The nation’s churches and synagogues have a weight problem.
The multiple health benefits of an active faith life tend to stop at four-course Shabbat meals and church supper tables groaning with fried meat, biscuits and gravy, new research shows.
In one study of some 5,500 women and men ages 45 to 84, participants were more likely to be obese the more religiously active they were. Each step of the way, from those never attending worship to those attending weekly, greater religious activity was associated with significantly higher rates of obesity.
And in a separate study of a predominantly Orthodox Jewish community in Chicago, more than half of adult respondents were overweight, including 24 percent who were obese. Even more troubling, 26 percent of the children in the study were obese, twice the rate found in the general population.
The integral role food plays in many religious rituals and social functions and a desire not to stigmatize overweight members are among the reasons researchers offer for this anomaly in findings related to religion and health.
The only sermons that would get less approval than those asking members to cut back on eating would be those asking for money, said Shanna Granstra, a Baylor University researcher studying religion and obesity.
“It’s a difficult issue to tackle,” she said. “Food is almost like sex, especially considering how obsessed our culture is with food.”
Religious activity is generally associated with good physical and mental health. Six major studies of mortality risks in the last 10 years found frequent worship attenders were anywhere from 18 percent to 35 percent less likely than non-attenders to have died during the time period studied, says researcher George Fitchett of Rush University Medical Center in Chicago.
Rising obesity rates, however, are a notable exception to the generally positive record, Fitchett said.
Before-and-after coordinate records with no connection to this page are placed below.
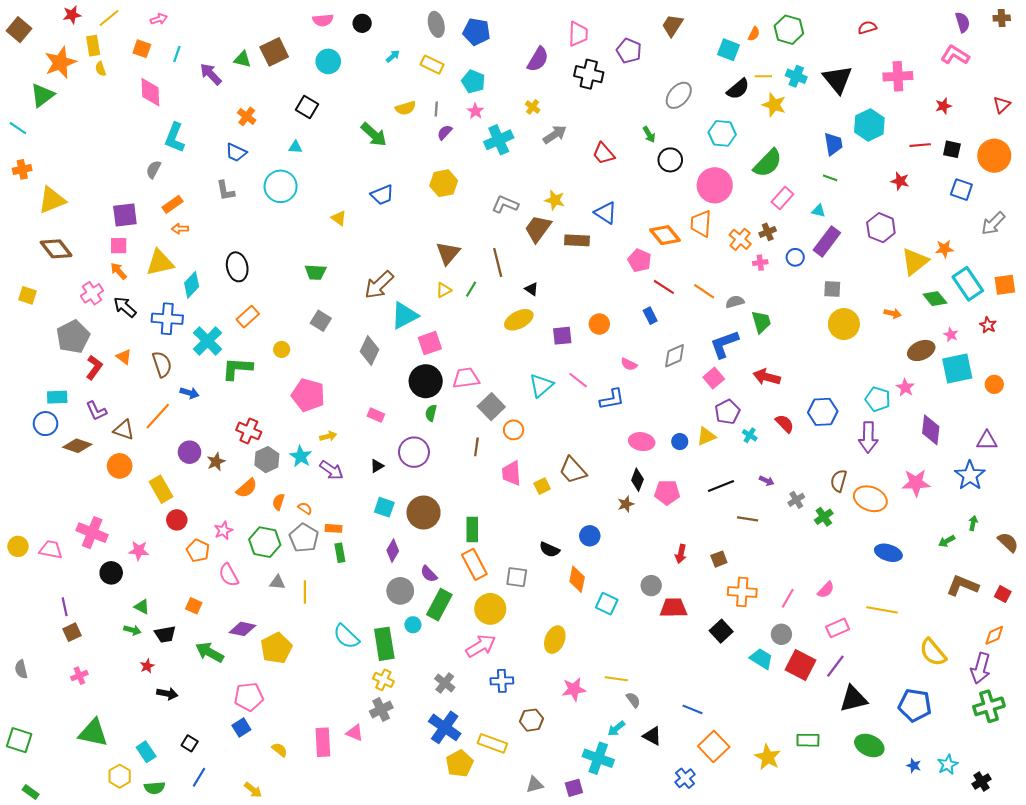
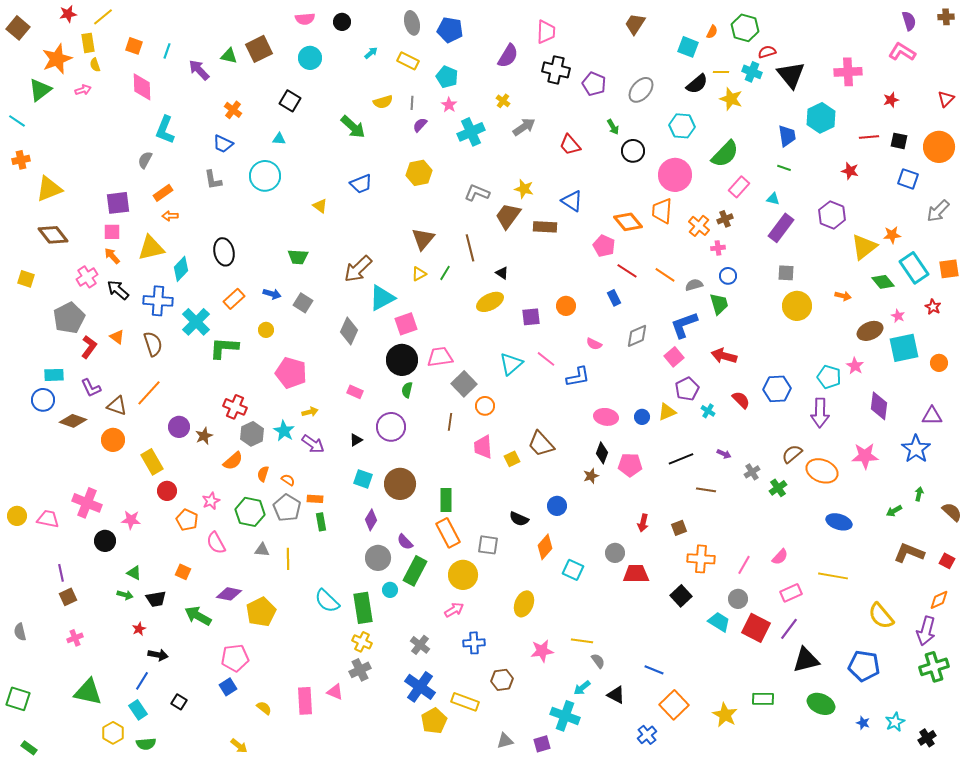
pink arrow: (159, 19) -> (83, 90), moved
red semicircle: (867, 28) -> (767, 52), moved
purple pentagon: (629, 51) -> (594, 84), moved
blue circle: (795, 257) -> (728, 276), moved
blue arrow: (190, 393) -> (272, 294), moved
brown semicircle: (839, 481) -> (792, 454), turned 35
orange diamond: (577, 579) -> (545, 547), turned 30
pink arrow: (481, 646) -> (454, 610), size x0.7
blue line: (199, 777) -> (142, 681), moved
He presented his findings on religion and obesity at the recent joint meeting of the Society for the Scientific Study of Religion and the Religious Research Association in Milwaukee.
People who attended services or otherwise participated in organized religion weekly were 62 percent more like to be obese than those who never participated, according to data from the Multi-Ethnic Study of Atherosclerosis of adults ages 45 to 84 sponsored by the National Heart, Lung and Blood Institute.
In a separate study of 2,500 healthy women and men, researchers following up with participants 18 years later found 32 percent of frequent worship attenders became obese. In comparison, just 22 percent of non-attenders became obese, Fitchett reported. The data was taken from the Coronary Artery Risk Development in Young Adults study funded by the heart and lung institute. Solving the problem is not going to be easy, researchers say.
A full table, either at a church supper or a Sabbath meal, is symbolic to many of “God’s blessing to us that we can have this bounty,” Fitchett says.
The researchers who studied the Jewish community in Chicago found many participants did not perceive their weight to be a problem. For example, 70 percent of parents of obese children said that their child was about the right weight or underweight, researchers reported in the Journal of Community Health.
There is also a sense that religious leaders have to pick their battles.
Unhealthy eating is lower on the list of pastoral concerns, researchers say, than problems like drug and alcohol abuse, which have greater potential for destroying the lives of individuals, families and other members of the community. Granstra says some religious leaders may think: “We’ve taken away everything else, it’s hard to take away this one acceptable vice.”
Perhaps the most difficult challenge in addressing obesity is how to bring up the subject without offending or stigmatizing overweight people in the pews.
Obese white women already are far less likely than healthy-weight women to attend religious services, Granstra found in her research using data from the Portraits of American Life Study.
Maureen Benjamins of the Sinai Urban Health Institute in Chicago, a lead researcher in the community health survey in Chicago, suggests focusing on “a positive, pro-social message” that everyone can benefit from physical activity and healthier eating habits.
“If you keep it at that general level, you don’t have to worry about people being stigmatized,” she said in an interview.
Religious groups also may want to consider offering workout classes and nutrition seminars to all members so no one feels singled out, researchers say, instead of addressing the topic from the pulpit.
And it would not hurt to offer more fruits and vegetables as alternatives at congregational meals, Fitchett says.
Given all the protective health effects of religious participation, and the social value of community meals, however, don’t expect donuts to disappear from Sunday morning coffee hours or latkes to be left off of Shabbat plates.